### INPUT RECORDS
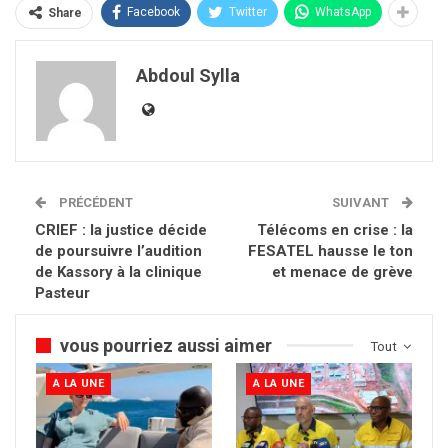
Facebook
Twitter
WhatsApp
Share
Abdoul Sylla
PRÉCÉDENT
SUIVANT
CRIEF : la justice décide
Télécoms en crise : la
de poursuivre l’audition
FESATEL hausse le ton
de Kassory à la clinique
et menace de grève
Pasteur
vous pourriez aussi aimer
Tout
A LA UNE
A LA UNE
######
### INPUT RECORDS
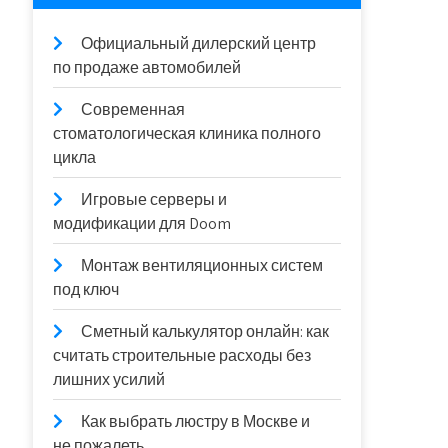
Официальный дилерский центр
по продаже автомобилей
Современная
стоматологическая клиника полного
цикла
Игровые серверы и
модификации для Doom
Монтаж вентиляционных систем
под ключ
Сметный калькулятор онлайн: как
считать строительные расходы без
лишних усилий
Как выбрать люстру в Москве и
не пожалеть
######
### INPUT RECORDS
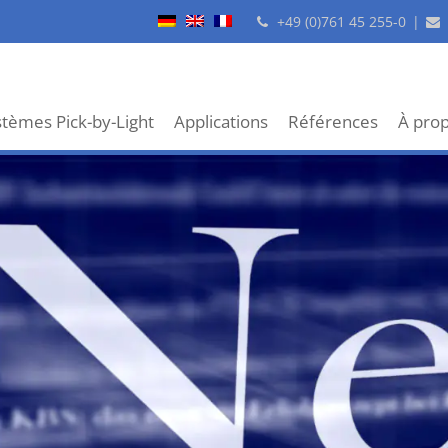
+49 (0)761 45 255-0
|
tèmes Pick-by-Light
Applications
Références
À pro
######
:: DIRECTIONS ::
Could you return exactly the stretch of the data above that starts at the line with "Монтаж вентиляционных систем" and ends at the line with "не пожалеть", both lines included?

:: OUTPUT ::
Монтаж вентиляционных систем
под ключ
Сметный калькулятор онлайн: как
считать строительные расходы без
лишних усилий
Как выбрать люстру в Москве и
не пожалеть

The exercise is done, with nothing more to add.